BOTTA E RISPOSTA CON PAOLO GIULIERINI

PAOLO GIULIERINI archeologo ed ex direttore del MANN
Autore del libro Mare Mostrum

Cosa lo ha ispirato a scrivere questo libro?
Sono stato spinto a scrivere questo libro dalle notizie che ogni giorno arrivano dai telegiornali per ricordare che il Mar Mediterraneo non è solo un mare di morte e tragedie, ma per millenni è stato il mare che ha unito civiltà, sia in ere antiche (con i Fenici, Greci e Romani) sia in quelle più moderne. Nonostante le diversità, i popoli che hanno abitato e abitano le sponde di questo mare, sono tutti legati da leggende e da una cultura unica (se pur eterogenea).
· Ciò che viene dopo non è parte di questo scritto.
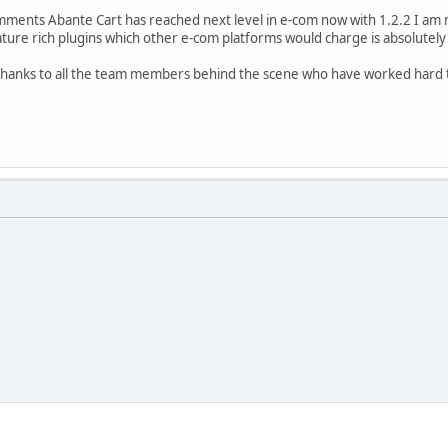
omments Abante Cart has reached next level in e-com now with 1.2.2 I am 
ature rich plugins which other e-com platforms would charge is absolutely 
t thanks to all the team members behind the scene who have worked har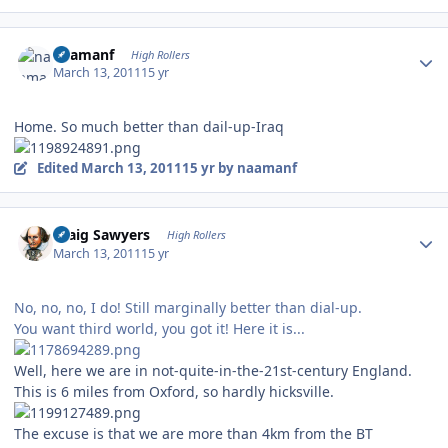
Author stats
naamanf
High Rollers
March 13, 2011
15 yr
Home. So much better than dail-up-Iraq
Edited
March 13, 2011
15 yr
by naamanf
Author stats
Craig Sawyers
High Rollers
March 13, 2011
15 yr
No, no, no, I do! Still marginally better than dial-up.
You want third world, you got it! Here it is...
Well, here we are in not-quite-in-the-21st-century England.
This is 6 miles from Oxford, so hardly hicksville.
The excuse is that we are more than 4km from the BT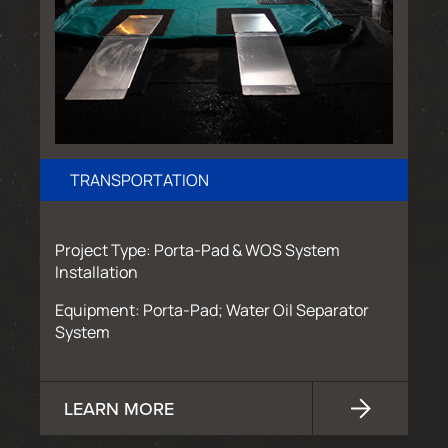
TRANSPORTATION
Project Type: Porta-Pad & WOS System
Installation
Equipment: Porta-Pad; Water Oil Separator
System
LEARN MORE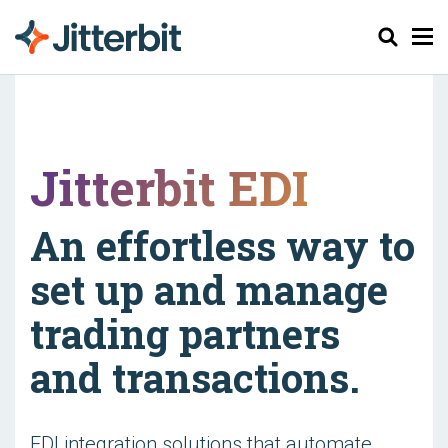
Haku
Jitterbit EDI
An effortless way to
set up and manage
trading partners
and transactions.
EDI integration solutions that automate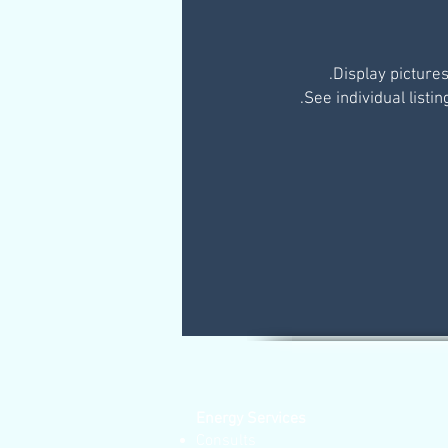
Energy Services
Consults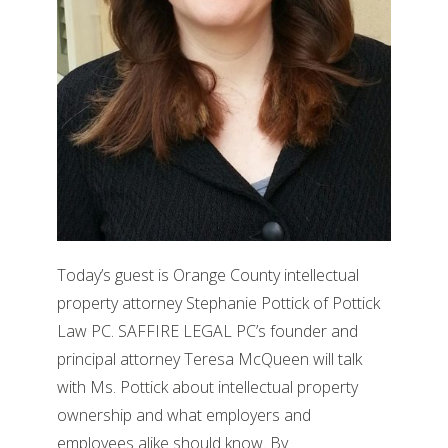
Today’s guest is Orange County intellectual
property attorney Stephanie Pottick of Pottick
Law PC. SAFFIRE LEGAL PC’s founder and
principal attorney Teresa McQueen will talk
with Ms. Pottick about intellectual property
ownership and what employers and
employees alike should know. By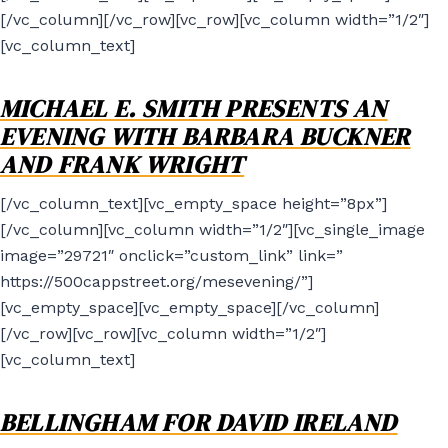
[/vc_column][/vc_row][vc_row][vc_column width=”1/2″]
[vc_column_text]
MICHAEL E. SMITH PRESENTS AN
EVENING WITH BARBARA BUCKNER
AND FRANK WRIGHT
[/vc_column_text][vc_empty_space height=”8px”]
[/vc_column][vc_column width=”1/2″][vc_single_image
image=”29721″ onclick=”custom_link” link=”
https://500cappstreet.org/mesevening/”]
[vc_empty_space][vc_empty_space][/vc_column]
[/vc_row][vc_row][vc_column width=”1/2″]
[vc_column_text]
BELLINGHAM FOR DAVID IRELAND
Di cosa tratta il libro, e perché proprio questo titolo?
Il titolo Mare Mostrum gioca con l’antico nome romano ‘Mare Nostrum’, perciò si deduce che il Mar Mediterraneo sia abitato da mostri e creature mitiche come il Minotauro, le Sirene, i Ciclopi, le Gorgoni. Ma dietro le leggende si nasconde il reale intento delle civiltà antiche, quello di rendere il diverso (una cultura, un popolo) qualcosa di deforme. Ad esempio i Romani e i Greci raffiguravano gli abitanti dell’Africa come dei ‘pigmei’. Spesso l’idea del ‘mostruoso’ nasce quando l’uomo si rapporta con qualcosa o qualcuno di nuovo. Noi moderni dovremmo abbattere la paura del diverso e l’idea che sia ostile attraverso la conoscenza reciproca.
In latino la parola ‘monstrum’ deriva dal verbo ‘monere’ che possiamo tradurlo come ‘avvisare’. Nel contesto di osservare qualcosa di nuovo o un evento fuori dal comune, consente allo spettatore di trarne una lezione e una riflessione sull’esperienza appena vissuta, e di conseguenza crescita. Perciò il contatto col diverso, con il ‘mostro’, è visto sempre come qualcosa di positivo.

Cosa dovrebbe trarne un lettore?
Attraverso la lettura dei vari miti e storie delle civiltà mediterranee, vorrei che il lettore possa trarne che molto spesso i mostri della mitologia sono le vittime delle colpe umane (come ad esempio la genesi del Minotauro), oppure un mero elemento di disordine che deve essere abbattuto per ripristinare l’ordine, senza però dimenticare che la causa iniziale è l’intervento umano.